* _TASK TO COMPLETE_
Each record is to be written out exactly as it appears.

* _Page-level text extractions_
......
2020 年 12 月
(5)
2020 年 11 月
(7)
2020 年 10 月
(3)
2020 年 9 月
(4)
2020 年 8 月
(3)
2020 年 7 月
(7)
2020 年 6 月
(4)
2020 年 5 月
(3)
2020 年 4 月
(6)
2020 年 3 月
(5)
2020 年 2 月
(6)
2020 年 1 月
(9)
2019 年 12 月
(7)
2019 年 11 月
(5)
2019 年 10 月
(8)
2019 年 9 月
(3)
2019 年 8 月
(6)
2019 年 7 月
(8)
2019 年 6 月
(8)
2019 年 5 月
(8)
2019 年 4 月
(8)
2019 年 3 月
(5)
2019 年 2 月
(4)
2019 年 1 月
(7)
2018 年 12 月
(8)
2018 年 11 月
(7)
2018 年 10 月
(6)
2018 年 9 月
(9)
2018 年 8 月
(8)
......
* _THE ANSWER_
2020 年 12 月
(5)
2020 年 11 月
(7)
2020 年 10 月
(3)
2020 年 9 月
(4)
2020 年 8 月
(3)
2020 年 7 月
(7)
2020 年 6 月
(4)
2020 年 5 月
(3)
2020 年 4 月
(6)
2020 年 3 月
(5)
2020 年 2 月
(6)
2020 年 1 月
(9)
2019 年 12 月
(7)
2019 年 11 月
(5)
2019 年 10 月
(8)
2019 年 9 月
(3)
2019 年 8 月
(6)
2019 年 7 月
(8)
2019 年 6 月
(8)
2019 年 5 月
(8)
2019 年 4 月
(8)
2019 年 3 月
(5)
2019 年 2 月
(4)
2019 年 1 月
(7)
2018 年 12 月
(8)
2018 年 11 月
(7)
2018 年 10 月
(6)
2018 年 9 月
(9)
2018 年 8 月
(8)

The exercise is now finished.